I can already envision that he will have a stressful day golfing and perhaps he will lose 2 more of his balls. Heavens forbid!
I do not mind doing all those chores but when he treats me like his “slave” rather than someone he cares about or someone he truly values as a person then this is when I start to resent him.
My man really doesn’t understand that all I need is to be loved, valued and appreciated in all that I do for him and for us.
I never complain and perhaps because of this he takes everything for granted.
He thinks that everything is just fine in our relationship and every time when he comes home he thinks about other things – like in how he lost his balls and how stressed he was on his poorly played golf game and all the while ignoring my feelings.
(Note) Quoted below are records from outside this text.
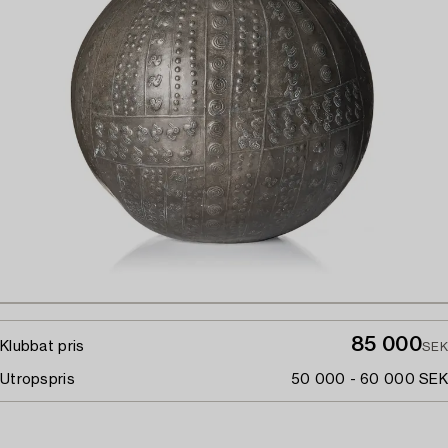
85 000
Klubbat pris
SEK
Utropspris
50 000 - 60 000 SEK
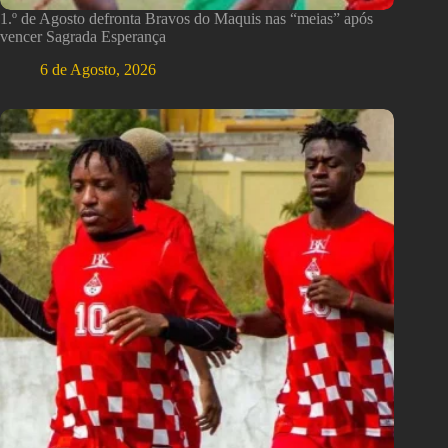
1.º de Agosto defronta Bravos do Maquis nas “meias” após
vencer Sagrada Esperança
6 de Agosto, 2026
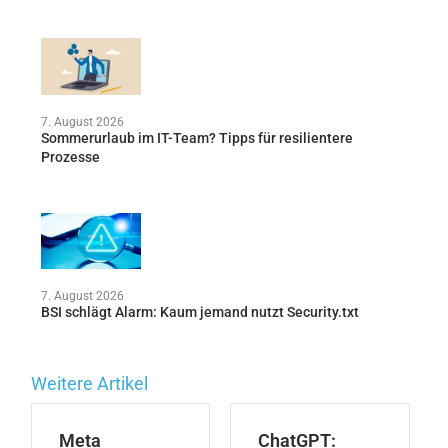
7. August 2026
Sommerurlaub im IT-Team? Tipps für resilientere
Prozesse
7. August 2026
BSI schlägt Alarm: Kaum jemand nutzt Security.txt
Weitere Artikel
Meta
ChatGPT:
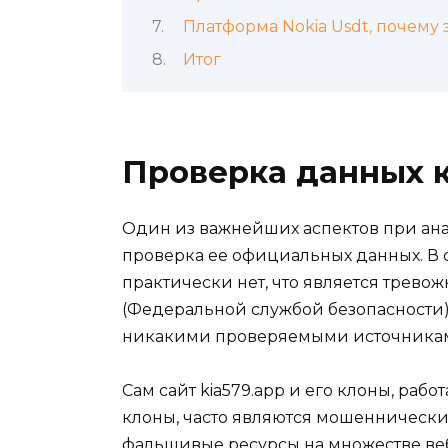
Платформа Nokia Usdt, почему
Итог
Проверка данных 
Один из важнейших аспектов при ана
проверка ее официальных данных. В сл
практически нет, что является трево
(Федеральной службой безопасности
никакими проверяемыми источниками
Сам сайт kia579.app и его клоны, ра
клоны, часто являются мошеннически
фальшивые ресурсы на множестве веб-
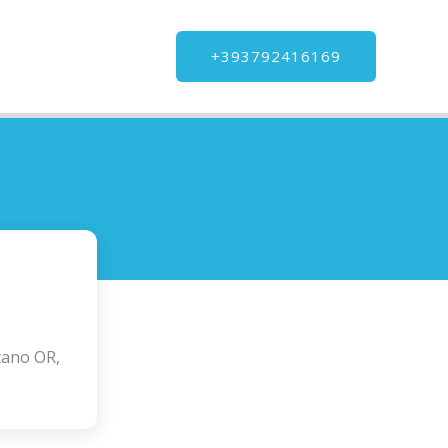
+393792416169
stano OR,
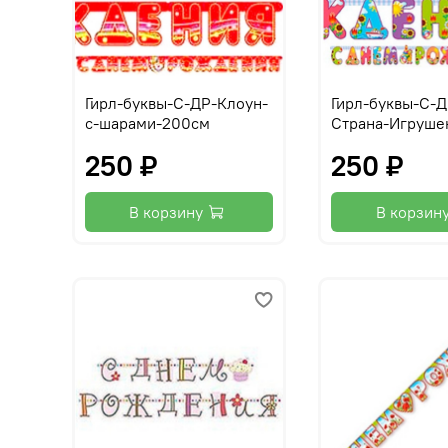
Гирл-буквы-С-ДР-Клоун-
Гирл-буквы-С-Д
с-шарами-200см
Страна-Игруше
250 ₽
250 ₽
В корзину
В корзин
He even complains on how poorly I do the chores as they are not to his standards.
Why is this so much more important to him? Why is that more important than I am to him?
My man doesn’t communicate our frustrations and problems in our relationship and only if he would realize how important this is then I think he would at least try to talk with me.
Am I asking for too much to have my man to simply identify and acknowledge my feelings?
My man is forgetting how special and wonderful it makes him feel when I appreciated him and when I think of him every moment of the day.
If he will just listen to my needs then I will feel like I’m important to him and in turn I will be grateful and even cook a delicious dinner just for him, over and above my daily duties.
I will even go out of my way to help him look for his lost balls.
Please, all I ask from him is just simply acknowledge and appreciate my feelings and in doing so I would feel like I’m loved and at the end of the day we both will be happy.
I hope my man will read this for the sake of our WellBeing – if not, perhaps I will have a talk with him when he returns back home from his stressful day at the golf course!